The jury for the Bucheon Choice: Features international competition comprised veteran actress and professor Chang Mihee, Cannes Film Department head Christian Jeune, actor Jung Jin-young, producer Garrick Dion and filmmaker Khavn De La Cruz.
They described The Wailing as “a masterful, complex film that builds to a shattering climax and which favorably echoes such genre-transcending classics as The Exorcist and Seven. Like Friedkin and Fincher, director Na Hong Jin has crafted a hugely entertaining cinematic experience that resonates with enough subtleties and layers to inspire repeat viewings.”
In the Korean Fantastic: Features competition, launched to commemorate BIFAN’s 20th anniversary, Kim Sang-chan’s Karaoke Crazies picked up Best Korean Fantastic Film, along with the Korean Fantastic Best Actress award for Bae So-eun.

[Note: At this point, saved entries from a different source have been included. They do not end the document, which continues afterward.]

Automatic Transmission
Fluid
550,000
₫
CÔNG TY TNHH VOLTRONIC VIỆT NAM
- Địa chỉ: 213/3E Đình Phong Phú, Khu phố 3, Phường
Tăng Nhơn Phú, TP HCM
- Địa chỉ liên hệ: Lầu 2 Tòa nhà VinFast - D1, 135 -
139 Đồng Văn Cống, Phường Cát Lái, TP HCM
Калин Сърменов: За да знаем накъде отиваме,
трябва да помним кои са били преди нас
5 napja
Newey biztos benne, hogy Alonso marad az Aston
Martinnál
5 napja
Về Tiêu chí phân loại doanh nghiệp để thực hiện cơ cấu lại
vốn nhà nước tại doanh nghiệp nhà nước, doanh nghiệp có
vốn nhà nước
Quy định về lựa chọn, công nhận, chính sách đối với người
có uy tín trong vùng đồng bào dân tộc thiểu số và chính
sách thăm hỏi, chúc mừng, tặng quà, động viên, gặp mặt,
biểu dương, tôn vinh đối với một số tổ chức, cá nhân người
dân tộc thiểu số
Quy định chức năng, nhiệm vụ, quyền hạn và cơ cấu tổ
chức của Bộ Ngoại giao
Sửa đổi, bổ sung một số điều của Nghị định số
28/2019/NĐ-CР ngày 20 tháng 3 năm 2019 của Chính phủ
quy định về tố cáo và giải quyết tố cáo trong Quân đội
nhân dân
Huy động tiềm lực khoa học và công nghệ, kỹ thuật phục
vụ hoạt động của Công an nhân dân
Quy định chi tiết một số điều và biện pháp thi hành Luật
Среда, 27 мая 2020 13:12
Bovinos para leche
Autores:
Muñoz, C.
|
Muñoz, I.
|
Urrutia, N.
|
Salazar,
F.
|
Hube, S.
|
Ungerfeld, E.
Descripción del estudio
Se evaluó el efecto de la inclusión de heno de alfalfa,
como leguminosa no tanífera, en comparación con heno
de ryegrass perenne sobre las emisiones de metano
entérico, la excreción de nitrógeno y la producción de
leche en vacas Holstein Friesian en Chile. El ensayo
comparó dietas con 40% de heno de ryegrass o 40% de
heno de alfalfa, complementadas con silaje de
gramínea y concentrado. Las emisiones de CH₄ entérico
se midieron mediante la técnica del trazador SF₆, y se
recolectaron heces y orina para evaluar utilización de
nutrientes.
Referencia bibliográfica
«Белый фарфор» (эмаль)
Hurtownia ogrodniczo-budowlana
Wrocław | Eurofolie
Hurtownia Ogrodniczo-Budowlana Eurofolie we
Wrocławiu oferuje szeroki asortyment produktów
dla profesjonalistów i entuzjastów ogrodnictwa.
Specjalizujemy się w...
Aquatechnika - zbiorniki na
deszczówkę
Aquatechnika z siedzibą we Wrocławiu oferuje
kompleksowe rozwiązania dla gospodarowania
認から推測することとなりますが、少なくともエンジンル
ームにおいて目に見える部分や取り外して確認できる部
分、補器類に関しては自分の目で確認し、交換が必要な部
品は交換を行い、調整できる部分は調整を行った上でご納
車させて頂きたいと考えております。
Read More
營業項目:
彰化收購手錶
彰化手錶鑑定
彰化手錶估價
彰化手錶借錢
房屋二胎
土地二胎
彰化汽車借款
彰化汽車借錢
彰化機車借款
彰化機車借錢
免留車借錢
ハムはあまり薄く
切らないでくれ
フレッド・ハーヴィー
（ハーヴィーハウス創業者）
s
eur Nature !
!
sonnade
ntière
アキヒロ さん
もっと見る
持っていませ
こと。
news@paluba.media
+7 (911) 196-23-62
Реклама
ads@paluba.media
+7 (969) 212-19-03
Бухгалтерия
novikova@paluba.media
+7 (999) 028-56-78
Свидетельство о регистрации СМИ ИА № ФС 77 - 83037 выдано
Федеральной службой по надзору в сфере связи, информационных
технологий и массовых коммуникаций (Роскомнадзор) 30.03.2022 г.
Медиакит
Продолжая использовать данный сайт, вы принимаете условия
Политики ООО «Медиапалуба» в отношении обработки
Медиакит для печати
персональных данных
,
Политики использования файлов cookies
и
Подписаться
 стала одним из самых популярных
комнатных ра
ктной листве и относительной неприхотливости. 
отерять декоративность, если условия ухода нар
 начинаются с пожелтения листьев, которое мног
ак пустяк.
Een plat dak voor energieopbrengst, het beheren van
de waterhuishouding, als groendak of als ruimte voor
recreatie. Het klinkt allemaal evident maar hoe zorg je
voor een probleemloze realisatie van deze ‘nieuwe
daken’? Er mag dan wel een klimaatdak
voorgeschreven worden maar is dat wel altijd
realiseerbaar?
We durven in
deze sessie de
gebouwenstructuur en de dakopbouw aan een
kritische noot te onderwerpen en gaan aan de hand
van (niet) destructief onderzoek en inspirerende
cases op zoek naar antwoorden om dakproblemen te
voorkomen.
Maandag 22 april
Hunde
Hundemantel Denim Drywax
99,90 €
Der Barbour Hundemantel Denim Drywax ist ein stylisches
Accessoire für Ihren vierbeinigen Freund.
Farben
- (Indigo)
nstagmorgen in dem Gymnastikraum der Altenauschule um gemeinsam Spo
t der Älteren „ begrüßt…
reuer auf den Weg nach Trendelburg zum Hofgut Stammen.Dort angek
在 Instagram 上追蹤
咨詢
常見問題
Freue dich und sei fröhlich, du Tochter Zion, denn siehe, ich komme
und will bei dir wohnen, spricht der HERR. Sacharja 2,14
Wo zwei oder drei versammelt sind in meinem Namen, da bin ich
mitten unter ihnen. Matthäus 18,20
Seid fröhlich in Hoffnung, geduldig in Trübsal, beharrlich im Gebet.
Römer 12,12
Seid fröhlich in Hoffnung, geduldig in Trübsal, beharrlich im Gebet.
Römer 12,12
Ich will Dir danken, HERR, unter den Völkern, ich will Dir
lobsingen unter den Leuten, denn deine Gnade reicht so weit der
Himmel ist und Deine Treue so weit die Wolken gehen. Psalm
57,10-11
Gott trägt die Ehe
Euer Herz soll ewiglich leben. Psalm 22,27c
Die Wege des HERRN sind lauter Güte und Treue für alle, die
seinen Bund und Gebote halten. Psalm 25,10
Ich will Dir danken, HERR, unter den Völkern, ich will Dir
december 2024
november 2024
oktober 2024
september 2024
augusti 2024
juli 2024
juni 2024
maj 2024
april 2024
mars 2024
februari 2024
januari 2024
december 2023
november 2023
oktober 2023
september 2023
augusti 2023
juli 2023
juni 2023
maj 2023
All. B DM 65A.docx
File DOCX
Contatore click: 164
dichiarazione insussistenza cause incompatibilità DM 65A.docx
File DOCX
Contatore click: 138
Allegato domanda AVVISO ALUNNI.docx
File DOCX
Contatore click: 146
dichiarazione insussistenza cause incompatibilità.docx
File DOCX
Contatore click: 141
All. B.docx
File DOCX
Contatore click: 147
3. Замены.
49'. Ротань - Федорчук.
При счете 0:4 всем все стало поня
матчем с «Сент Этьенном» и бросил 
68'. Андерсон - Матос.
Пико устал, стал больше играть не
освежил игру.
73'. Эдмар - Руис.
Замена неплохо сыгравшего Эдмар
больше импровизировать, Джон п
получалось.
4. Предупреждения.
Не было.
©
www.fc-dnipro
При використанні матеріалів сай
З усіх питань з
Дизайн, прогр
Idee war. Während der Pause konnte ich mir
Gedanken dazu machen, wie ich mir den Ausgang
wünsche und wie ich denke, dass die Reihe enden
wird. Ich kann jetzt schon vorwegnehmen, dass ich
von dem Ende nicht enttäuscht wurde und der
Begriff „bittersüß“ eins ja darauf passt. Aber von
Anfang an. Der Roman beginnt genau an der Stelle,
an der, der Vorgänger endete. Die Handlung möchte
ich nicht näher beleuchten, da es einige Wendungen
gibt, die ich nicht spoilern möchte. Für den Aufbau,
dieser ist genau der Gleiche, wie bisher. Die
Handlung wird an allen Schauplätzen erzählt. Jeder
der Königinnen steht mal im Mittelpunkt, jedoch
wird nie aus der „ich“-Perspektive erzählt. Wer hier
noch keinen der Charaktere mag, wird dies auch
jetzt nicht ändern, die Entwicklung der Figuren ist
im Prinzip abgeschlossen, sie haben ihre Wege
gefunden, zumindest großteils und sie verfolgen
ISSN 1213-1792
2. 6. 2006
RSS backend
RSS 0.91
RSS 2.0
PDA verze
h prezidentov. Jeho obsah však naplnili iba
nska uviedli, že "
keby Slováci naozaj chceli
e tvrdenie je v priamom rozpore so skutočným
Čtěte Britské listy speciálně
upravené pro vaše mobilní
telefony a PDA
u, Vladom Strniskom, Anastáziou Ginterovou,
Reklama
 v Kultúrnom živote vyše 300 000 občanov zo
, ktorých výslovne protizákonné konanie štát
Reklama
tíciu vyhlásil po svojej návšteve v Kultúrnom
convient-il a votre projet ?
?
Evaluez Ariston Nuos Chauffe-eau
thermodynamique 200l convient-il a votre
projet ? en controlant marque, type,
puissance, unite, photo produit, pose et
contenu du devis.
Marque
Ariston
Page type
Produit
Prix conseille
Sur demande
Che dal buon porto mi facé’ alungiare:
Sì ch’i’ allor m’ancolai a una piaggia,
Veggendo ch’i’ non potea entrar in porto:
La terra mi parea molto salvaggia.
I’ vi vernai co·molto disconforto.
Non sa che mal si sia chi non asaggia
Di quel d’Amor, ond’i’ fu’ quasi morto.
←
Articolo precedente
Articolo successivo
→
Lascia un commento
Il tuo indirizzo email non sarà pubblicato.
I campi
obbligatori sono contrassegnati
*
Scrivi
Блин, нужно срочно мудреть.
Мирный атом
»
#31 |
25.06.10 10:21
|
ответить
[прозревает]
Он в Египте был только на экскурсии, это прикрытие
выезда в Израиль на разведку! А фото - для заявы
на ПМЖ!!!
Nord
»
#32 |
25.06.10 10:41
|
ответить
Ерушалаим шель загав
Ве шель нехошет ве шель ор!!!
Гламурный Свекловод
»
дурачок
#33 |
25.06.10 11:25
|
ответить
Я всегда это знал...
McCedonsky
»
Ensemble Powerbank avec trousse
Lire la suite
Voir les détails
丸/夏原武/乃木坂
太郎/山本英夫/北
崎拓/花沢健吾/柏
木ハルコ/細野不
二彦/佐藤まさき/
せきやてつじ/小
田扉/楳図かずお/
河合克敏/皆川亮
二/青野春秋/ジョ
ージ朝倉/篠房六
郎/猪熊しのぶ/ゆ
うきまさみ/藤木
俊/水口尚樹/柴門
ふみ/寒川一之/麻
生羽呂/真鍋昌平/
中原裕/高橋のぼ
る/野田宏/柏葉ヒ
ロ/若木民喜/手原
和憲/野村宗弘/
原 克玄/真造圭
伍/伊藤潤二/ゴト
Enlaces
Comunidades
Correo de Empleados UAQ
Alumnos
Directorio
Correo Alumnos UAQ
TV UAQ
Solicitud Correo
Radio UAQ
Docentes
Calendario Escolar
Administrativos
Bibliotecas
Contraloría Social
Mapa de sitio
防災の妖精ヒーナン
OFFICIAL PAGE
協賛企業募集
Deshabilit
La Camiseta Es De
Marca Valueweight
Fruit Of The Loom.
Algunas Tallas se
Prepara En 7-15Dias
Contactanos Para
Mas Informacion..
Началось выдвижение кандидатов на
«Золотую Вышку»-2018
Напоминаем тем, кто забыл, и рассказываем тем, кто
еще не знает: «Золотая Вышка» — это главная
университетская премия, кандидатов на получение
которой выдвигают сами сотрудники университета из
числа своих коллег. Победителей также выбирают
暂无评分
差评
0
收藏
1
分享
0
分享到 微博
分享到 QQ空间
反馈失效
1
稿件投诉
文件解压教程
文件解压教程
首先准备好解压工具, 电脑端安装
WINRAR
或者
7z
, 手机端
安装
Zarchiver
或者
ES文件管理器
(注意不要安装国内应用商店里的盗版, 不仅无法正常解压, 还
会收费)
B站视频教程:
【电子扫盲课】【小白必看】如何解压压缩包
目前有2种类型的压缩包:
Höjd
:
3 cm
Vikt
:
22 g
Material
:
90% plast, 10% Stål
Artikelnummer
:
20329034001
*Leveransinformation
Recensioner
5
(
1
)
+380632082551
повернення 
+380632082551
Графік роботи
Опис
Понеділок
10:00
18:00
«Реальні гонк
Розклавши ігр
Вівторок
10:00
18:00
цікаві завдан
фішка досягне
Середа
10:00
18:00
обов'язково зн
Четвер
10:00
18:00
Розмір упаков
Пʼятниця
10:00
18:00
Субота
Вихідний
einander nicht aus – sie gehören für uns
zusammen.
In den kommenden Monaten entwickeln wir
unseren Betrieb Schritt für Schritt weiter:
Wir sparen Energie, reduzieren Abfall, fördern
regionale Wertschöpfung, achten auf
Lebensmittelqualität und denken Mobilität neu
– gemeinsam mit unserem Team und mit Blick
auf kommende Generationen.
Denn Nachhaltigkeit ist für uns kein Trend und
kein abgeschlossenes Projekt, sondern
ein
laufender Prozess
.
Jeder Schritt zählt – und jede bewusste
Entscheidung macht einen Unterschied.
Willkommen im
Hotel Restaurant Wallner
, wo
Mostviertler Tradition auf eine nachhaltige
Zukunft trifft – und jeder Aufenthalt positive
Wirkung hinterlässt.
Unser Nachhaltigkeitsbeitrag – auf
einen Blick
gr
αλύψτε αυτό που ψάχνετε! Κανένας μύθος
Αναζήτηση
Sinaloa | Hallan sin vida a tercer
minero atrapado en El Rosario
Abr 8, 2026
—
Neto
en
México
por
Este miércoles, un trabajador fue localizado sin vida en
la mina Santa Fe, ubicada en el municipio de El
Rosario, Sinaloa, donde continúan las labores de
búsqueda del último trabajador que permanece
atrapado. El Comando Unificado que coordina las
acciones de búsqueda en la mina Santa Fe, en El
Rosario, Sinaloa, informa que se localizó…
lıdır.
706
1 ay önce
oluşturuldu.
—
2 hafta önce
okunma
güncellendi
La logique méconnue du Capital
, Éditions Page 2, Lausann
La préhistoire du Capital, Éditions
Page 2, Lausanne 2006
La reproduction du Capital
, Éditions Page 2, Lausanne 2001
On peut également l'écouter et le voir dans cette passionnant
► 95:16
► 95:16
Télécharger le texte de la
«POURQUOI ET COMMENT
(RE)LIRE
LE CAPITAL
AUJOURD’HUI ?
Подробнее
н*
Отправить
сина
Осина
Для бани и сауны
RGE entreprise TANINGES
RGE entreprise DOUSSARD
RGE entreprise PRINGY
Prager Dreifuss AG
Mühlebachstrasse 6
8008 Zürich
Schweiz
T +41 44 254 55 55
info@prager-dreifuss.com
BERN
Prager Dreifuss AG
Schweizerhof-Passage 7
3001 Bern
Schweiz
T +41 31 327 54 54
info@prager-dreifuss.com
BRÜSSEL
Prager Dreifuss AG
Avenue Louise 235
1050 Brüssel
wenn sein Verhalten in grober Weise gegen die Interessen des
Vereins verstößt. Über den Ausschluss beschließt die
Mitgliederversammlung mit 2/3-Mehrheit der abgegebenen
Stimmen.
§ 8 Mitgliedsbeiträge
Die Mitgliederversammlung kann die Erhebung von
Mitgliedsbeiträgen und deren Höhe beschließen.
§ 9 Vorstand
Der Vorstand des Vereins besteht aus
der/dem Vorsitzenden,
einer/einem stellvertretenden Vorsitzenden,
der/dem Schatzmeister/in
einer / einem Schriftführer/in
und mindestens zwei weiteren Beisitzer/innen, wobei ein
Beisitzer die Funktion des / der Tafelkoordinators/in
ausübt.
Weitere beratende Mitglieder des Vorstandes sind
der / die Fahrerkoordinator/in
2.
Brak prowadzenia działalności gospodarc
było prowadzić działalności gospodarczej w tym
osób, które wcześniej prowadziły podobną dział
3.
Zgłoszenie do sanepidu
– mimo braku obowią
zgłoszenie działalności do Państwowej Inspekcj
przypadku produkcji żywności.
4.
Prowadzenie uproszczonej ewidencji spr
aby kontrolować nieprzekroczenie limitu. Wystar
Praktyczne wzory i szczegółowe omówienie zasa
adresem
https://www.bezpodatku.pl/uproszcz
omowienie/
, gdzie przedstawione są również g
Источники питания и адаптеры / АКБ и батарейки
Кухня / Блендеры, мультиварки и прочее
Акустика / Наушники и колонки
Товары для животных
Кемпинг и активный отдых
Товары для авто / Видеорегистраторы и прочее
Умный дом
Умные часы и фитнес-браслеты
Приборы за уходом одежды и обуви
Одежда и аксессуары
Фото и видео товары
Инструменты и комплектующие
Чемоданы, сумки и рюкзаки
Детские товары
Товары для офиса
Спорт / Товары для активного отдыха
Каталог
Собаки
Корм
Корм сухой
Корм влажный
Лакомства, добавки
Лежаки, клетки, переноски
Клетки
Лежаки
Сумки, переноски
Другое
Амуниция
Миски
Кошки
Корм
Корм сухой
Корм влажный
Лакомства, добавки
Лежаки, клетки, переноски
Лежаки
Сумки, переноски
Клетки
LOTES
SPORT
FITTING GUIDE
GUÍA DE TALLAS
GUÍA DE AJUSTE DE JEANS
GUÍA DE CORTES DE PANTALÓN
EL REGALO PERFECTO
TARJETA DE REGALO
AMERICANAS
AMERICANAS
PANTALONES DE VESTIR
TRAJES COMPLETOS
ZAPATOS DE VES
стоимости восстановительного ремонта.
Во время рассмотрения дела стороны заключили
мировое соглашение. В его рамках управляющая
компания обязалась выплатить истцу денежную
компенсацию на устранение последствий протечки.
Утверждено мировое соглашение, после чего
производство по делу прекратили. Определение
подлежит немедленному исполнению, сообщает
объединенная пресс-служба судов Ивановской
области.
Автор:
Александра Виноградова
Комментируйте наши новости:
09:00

Lee Sangho, whose Truth Shall Not Sink With Sewol sparked the still on-going controversy at the Busan film fest, picked up Special Mention with documentary Who Killed Kim Kwang-seok?
BIFAN on the rise
Setting a record for itself, BIFAN screened 320 films (85 more than last year) from 49 countries including 52 world premieres.
Festival director Choi Yongbae said the 20th edition “also had more audiences” this year. Final figures are yet to be announced.
The fest closed with Yeon Sang-ho’s zombie animation Seoul Station, the prequel to his current box office hit Train To Busan, the live action zombie thriller that premiered in Cannes.
Yeon asked the audience not to try to find too many similarities but to simply think of Seoul Station as what happens one day before Train To Busan. Distributor NEW is set to release Seoul Station locally on Aug 18.
Originally planned to host 2,500 people on the Grass Square of City Hall with an outdoor screening of the closing film, the fest’s awards ceremony was moved indoors to the 500-seat Eoul Madang inside the building due to rain forecasts.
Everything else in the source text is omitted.